Key Prices to Watch on GLD and USO April 19

Apr 19, 2010: 10:27 AM CST

One thing stock market traders may have missed in the wake of the Google and Goldman Sachs sell-off Friday was that gold and crude oil prices also suffered similar declines as the stock market.

With that in mind, let’s take a quick updated look at the daily charts of GLD (Gold ETF) and USO (Crude Oil ETF) to see what levels are important for us to watch.

First, Gold GLD:

Quick sleuthing tells us that we need to be watching the $110.00 level as potential and key support, as that is the 50 day EMA but also the confluence of the rising ‘arc’ trendline as I’ve drawn.

A break under $110.00 could send us back to test lower support at $106.00.

However, the upper level to watch for a breakout remains the $114.00 per share level – the recent high and also prior price high from January.

It would be logical to expect a test of the highs at $120.00 perhaps if we do get a confirmed breakout above the price resistance at $114.00.

Finally, Crude Oil USO:

USO is not as ‘clean’ chart-wise as GLD, but we take what the charts give us.

Price broke above the $42.00 price level only to collapse back into the trading range, forming a potential bull trap – that’s not good for buyers.

However, the lower support level to watch on USO is $39.50, which is the 38.2% retracement as drawn but also the rising 50 day EMA (actually at $40.00).  It’s also the support of a short-term rising trendline (not drawn).

A move under $39.50 could see a retrace back to the next support confluence at the $38.00 level… and lower if price breaks under $38.00.

We see the similar negative volume divergence in USO as we do in the broader stock market ETFs (SPY, DIA, QQQQ, etc).

For detailed analysis and charting on the monthly, weekly, and daily frame, take a look at our premium Weekly Inter-market Report service.

Corey Rosenbloom, CMT
Afraid to Trade.com

Follow Corey on Twitter:  http://twitter.com/afraidtotrade

5 Comments

5 Responses to “Key Prices to Watch on GLD and USO April 19”

  1. TheYenGuy Says:

    A yen carry trade reveral caused a speculative investment sell off at market open … Currency traders went short the commodity currencies today, that is the Canadian Dollar, FXC, and the Australian Dollar, FXA, the Rand, SZR, and the Ruble, XRU, causing an early morning downturn in the resource sectors Metal Manufacturing, XME, and Steel, SLX, and Canada, EWC, Australia, EWA, Russia, RSX, and India, INP, as well as oil Oil, USO.

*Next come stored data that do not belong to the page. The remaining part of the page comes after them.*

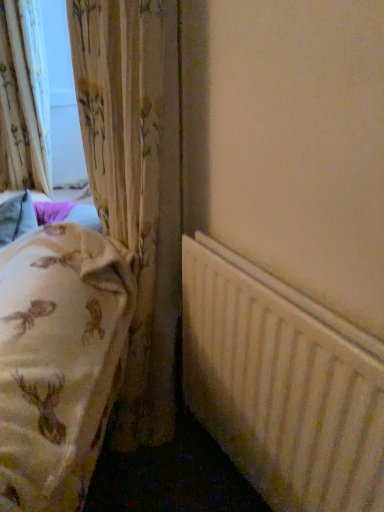 The width and height of the screenshot is (384, 512). I want to click on floral fabric curtain at left, positioned as the second curtain in front-to-back order, so click(x=24, y=99).

Locate an element on the screen. This screenshot has height=512, width=384. floral fabric curtain at left, the 1th curtain in the front-to-back sequence is located at coordinates (136, 185).

Identify the location of white matte radiator at lower right. This screenshot has height=512, width=384. (282, 385).

What is the approximate height of white matte radiator at lower right?

white matte radiator at lower right is 29.83 inches in height.

Image resolution: width=384 pixels, height=512 pixels. I want to click on floral fabric curtain at left, positioned as the second curtain in front-to-back order, so click(24, 99).

Considering the relative sizes of floral fabric curtain at left, positioned as the second curtain in front-to-back order, and floral fabric curtain at left, acting as the first curtain starting from the right, in the image provided, is floral fabric curtain at left, positioned as the second curtain in front-to-back order, thinner than floral fabric curtain at left, acting as the first curtain starting from the right,?

No.

Based on the photo, from a real-world perspective, is floral fabric curtain at left, marked as the 1th curtain in a left-to-right arrangement, physically located above or below floral fabric curtain at left, the second curtain viewed from the left?

From a real-world perspective, floral fabric curtain at left, marked as the 1th curtain in a left-to-right arrangement, is physically above floral fabric curtain at left, the second curtain viewed from the left.

Considering the sizes of objects floral fabric curtain at left, the first curtain from the back, and floral fabric curtain at left, the 1th curtain in the front-to-back sequence, in the image provided, who is smaller, floral fabric curtain at left, the first curtain from the back, or floral fabric curtain at left, the 1th curtain in the front-to-back sequence,?

floral fabric curtain at left, the 1th curtain in the front-to-back sequence.

Is floral fabric curtain at left, marked as the 1th curtain in a left-to-right arrangement, beside floral fabric curtain at left, the 1th curtain in the front-to-back sequence?

No, floral fabric curtain at left, marked as the 1th curtain in a left-to-right arrangement, is not making contact with floral fabric curtain at left, the 1th curtain in the front-to-back sequence.

Considering the positions of objects floral fabric curtain at left, which is the 2th curtain from back to front, and white matte radiator at lower right in the image provided, who is more to the right, floral fabric curtain at left, which is the 2th curtain from back to front, or white matte radiator at lower right?

white matte radiator at lower right is more to the right.

The height and width of the screenshot is (512, 384). In the image, there is a floral fabric curtain at left, which is the 2th curtain from back to front. Identify the location of radiator below it (from a real-world perspective). (282, 385).

Does floral fabric curtain at left, which is the 2th curtain from back to front, have a smaller size compared to white matte radiator at lower right?

Incorrect, floral fabric curtain at left, which is the 2th curtain from back to front, is not smaller in size than white matte radiator at lower right.

How different are the orientations of floral fabric curtain at left, the 1th curtain in the front-to-back sequence, and white matte radiator at lower right in degrees?

There is a 1.23-degree angle between the facing directions of floral fabric curtain at left, the 1th curtain in the front-to-back sequence, and white matte radiator at lower right.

    But then at 12:30PM, the traders reacted postivively to March's 1.4 rise in the Conference Board's index of leading economic indictors: the market exploded higher.

    The currency monetized (inflated) shares, Europe Emerging Market, GUR, Nasdaq 100, QTEC, Semiconductors, SMH, Russell 2000, IWM, Small Caps, RZV, Chinese Small Caps, HAO, Brazil Small Caps, BRF, Airlines, FAA, Retail, XRT, Housing, XHB, India, INP, fell lower.

    It was the Candain Dollar, Australian Dollar and the South African rand that monetized (inflated) oil over the last 90 day … http://tinyurl.com/y3ak6up … so it is not surprising that today oil fell more than gold.

    Certainly gold will fall lower in the short term but the P&F Pattern For GLD manifests as a double top breakout on April 7, 2010 with an objective of 129. So the investor is caught in a quandry; buy gold as it dips lower, or short sell stocks for now. My encouragement is to stay liquid and to buy gold as it dips lower; in any event, I certainly would not wait too long to be in physical possession of gold as I am expecting both a stock and bond market collapse causing a liquidity evaporation where one will not be able to obtain funds in mutual accounts, brokerage accounts or money market accounts.